Saturday, November 28, 2009

Yankees Once Played Here

For those of you not from or not familiar with the Albany area, Yankees once played here.  From 1985-1994 the Albany Colonie Yankees, a Double-A Eastern League minor league affiliate of the New York Yankees called Heritage Park home for ten years.

In fact nearly 100 or so players who made it to the major leagues honed their craft at the ballpark by the airport.  Including Yankees Captain and Shortstop Derek Jeter ('94), Catcher Jorge Posada ('93), Closer Mariano Rivera ('94) Starting Pitcher Andy Pettitte ('93-94) and recently retired Center fielder Bernie Williams (‘89-90).  Other players who contributed to their recent run of dynastic success who played at Albany are guys like Catcher Jim Leyritz (‘88-89), Second basemen Andy Fox (‘93-94) reliever Brian Boehringer ('94).

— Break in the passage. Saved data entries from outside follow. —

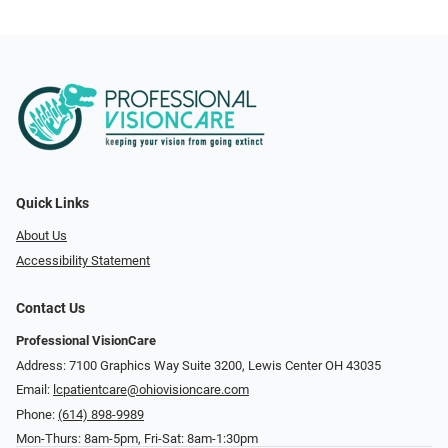
Quick Links
About Us
Accessibility Statement
Contact Us
Professional VisionCare
Address: 7100 Graphics Way Suite 3200, Lewis Center OH 43035
Email:
lcpatientcare@ohiovisioncare.com
Phone:
(614) 898-9989
Mon-Thurs: 8am-5pm, Fri-Sat: 8am-1:30pm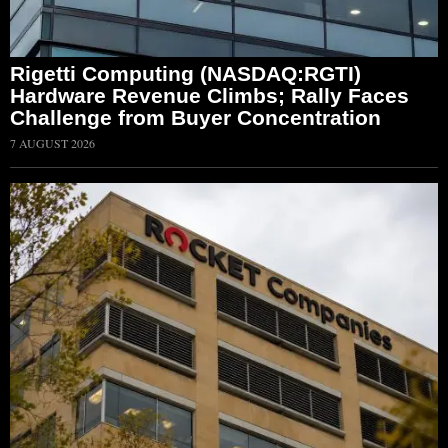
Rigetti Computing (NASDAQ:RGTI)
Hardware Revenue Climbs; Rally Faces
Challenge from Buyer Concentration
7 AUGUST 2026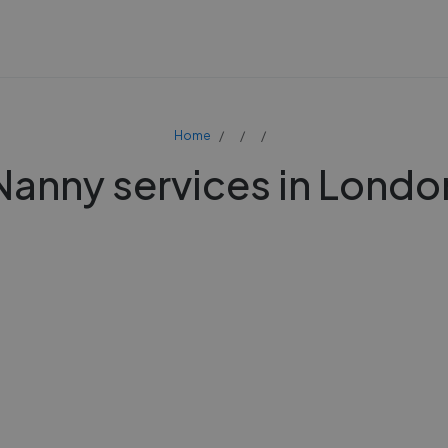
Home
Nanny services in Londo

Amongst other notable names to have played here that made it to the bigs are Al Leiter, Gerald Williams, J.T. Snow, Roberto Kelly, Hal Morris, Doug Drabek, Pat Kelly, Randy Velarde, Andy Stankiewicz, Russ Davis, Sterling Hitchcock, Lyle Mouton, Jalal Leach, Mark Hutton, Kevin Maas, Mike DeJean, Bob Geren and even "Primetime" himself Deion Sanders.  Current players still in the majors along with those current Yankees are Brad Ausmus, Russ Springer.

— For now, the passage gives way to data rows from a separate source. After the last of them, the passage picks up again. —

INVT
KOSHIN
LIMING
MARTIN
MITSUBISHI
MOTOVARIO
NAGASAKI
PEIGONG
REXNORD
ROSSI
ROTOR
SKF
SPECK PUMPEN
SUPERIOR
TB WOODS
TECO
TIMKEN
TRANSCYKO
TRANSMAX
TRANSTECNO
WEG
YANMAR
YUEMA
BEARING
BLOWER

While their parent club in New York was essentially sleepwalking through the better part of the late 1980's and early 1990's, Heritage Park was the place for exciting Yankee baseball on the way up to the big leagues.

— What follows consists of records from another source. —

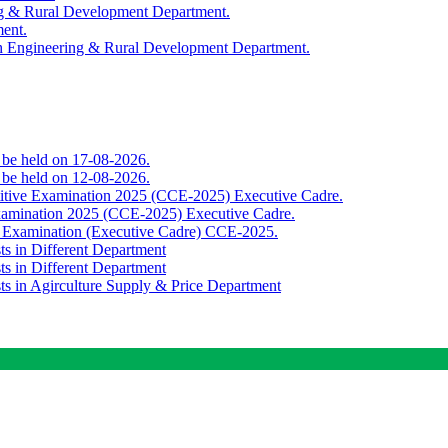
ing & Rural Development Department.
ment.
th Engineering & Rural Development Department.
o be held on 17-08-2026.
o be held on 12-08-2026.
titive Examination 2025 (CCE-2025) Executive Cadre.
Examination 2025 (CCE-2025) Executive Cadre.
e Examination (Executive Cadre) CCE-2025.
ts in Different Department
ts in Different Department
sts in Agirculture Supply & Price Department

Which would explain why in 1985 Albany smashed and set the Eastern League record for attendance with over 324,003.  In fact as the Oakland A's Double-A affiliate in 1983, Albany drew over 200,000 fans for a team that finished in last place.  Back to the Yankees though, from 1985-1987 Albany led the Eastern League in attendance and from 1985-1990 Albany was top 3 in attendance each year and if one wants to count the A's days (1983-1984) Albany finished in the top 3 in attendance from 1983-1990.  Of course attendance figures were skewed in the last remaining years (1991-1994) due in part to a fan base that was alienated by constant rumors and attempts by ownership to move the team.

Perhaps no more memorable moment happened than in 1986 when Yankees legend and current pitching coach Ron Guidry came to pitch in a rehab start for 3 innings in front of a packed beyond capacity crowd of 14,491.  Of course there would be other occasions where fans would see former players like Reggie Jackson or Willie Randolph around the park to help with the younger players.  Or scouts who came with radar guns by the dozen to watch former Yankee fire-balling lefty prospect Brien Taylor pitch in 1993, a year before he would ruin his arm in a bar-fight.  Even in 1994 during the strike Buck Showalter who managed the Albany Colonie Yankees to a championship in 1989, their second of three (1988, 1989, 1991) with many of the players who would contribute to World Series Championships in New York, was on hand to scout players who would also contribute to those championships with Gene "Stick" Michael and Billy Connors.

After the 1994 season the team left and along with it cheap quality minor league baseball.  Mostly because there was no local ownership and no local businesses willing to step up and keep the team in Albany.  Nobody wanted to put any money towards improvements of a ballpark that was unfortunately built before the Camden Yards era.  Failure also stemmed from the state level of government to local politicians in Albany County and the Town of Colonie, who years after the team left could never build a new stadium to secure another team.